The two generations surveyed by Kibo, also share a preference for shopping online over physical stores, with 28% of Gen Z and 24% of Millennials noting they will likely shop online more than before.

Both groups cited convenience and price comparison as the top two benefits of online shopping. With such a major shift in shopping preference and behavior, retailers must update their operations to support more online activity.

“Younger adult generations were already online shopping fans before the Covid-19 pandemic, and this research shows that they’ve moved even further toward digital channels. The research shows that retailers need to unify the customer experience online and off more than ever before. Consumer demand for convenience requires modern commerce and order management capabilities,” says Lisa Kalscheur, CMO at Kibo.

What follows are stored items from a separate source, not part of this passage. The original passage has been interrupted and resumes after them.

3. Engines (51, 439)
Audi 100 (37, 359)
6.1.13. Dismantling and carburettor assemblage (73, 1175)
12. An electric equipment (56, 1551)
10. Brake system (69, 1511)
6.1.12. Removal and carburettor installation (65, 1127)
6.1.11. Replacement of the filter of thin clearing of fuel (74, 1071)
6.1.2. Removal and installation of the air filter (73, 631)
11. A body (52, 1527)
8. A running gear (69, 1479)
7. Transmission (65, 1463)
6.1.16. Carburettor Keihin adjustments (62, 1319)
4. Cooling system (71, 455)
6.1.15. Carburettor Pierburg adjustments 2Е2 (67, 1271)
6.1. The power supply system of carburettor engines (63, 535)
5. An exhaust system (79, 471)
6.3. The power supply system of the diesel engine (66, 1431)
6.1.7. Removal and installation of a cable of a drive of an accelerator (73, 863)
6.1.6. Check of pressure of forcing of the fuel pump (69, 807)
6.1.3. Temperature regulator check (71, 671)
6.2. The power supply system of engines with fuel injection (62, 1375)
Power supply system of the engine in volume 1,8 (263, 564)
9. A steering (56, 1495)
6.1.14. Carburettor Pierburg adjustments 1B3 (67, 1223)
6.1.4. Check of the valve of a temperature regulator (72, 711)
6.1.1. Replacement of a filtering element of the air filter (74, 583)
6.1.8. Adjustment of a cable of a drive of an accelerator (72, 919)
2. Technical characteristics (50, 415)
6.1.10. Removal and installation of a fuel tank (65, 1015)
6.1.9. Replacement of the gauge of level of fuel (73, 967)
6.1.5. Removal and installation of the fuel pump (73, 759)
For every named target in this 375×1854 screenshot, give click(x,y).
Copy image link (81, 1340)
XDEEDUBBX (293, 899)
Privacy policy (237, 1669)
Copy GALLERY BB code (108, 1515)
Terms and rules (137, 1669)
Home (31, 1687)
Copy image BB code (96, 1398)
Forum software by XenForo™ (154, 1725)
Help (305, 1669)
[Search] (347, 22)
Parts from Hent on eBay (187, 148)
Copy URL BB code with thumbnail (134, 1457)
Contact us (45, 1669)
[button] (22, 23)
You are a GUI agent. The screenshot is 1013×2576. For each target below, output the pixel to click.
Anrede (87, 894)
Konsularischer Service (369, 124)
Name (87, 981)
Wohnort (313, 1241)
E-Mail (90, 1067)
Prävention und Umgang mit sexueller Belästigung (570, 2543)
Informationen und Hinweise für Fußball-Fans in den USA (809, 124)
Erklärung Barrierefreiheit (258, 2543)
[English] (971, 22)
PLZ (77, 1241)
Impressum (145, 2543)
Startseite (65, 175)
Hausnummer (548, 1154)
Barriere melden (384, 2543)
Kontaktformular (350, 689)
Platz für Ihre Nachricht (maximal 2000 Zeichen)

The survey collected responses from 2,000 consumers split between Gen Z (aged 18-25) and Millennials (aged 26-40). In addition to a preference for online shopping, the report also found that 55% of Millennials cited convenience as their top online shopping benefit, while 51% of Gen Z cited price comparison as their top online shopping benefit.

‘Better fit technology’ and ‘better images’ were the top two online elements that respondents wanted improvement across, while ‘Waiting for deliveries’ and ‘unpredictability of fit’ were listed as the two most negative aspects of online shopping.

Gen Z and Millennials also shared a strong preference for social media posts from brands. In particular, 64.2% of Gen Z noted that they get shopping inspiration from Instagram, compared to 39.1% of Millennials. Gen Z were also much more willing to pay more for sustainable fashion and less willing to buy from a brand that didn’t share their values.

“Gen Z in particular is showing that they expect a shopping experience that offers convenience online, and that they will choose brands that align with their own values and preferences,” says Kalscheur. “Now is not the time for retailers to guess how to create better online shopping experiences, and this research provides a clear path for the adult generations that will lead our economy in the coming years.”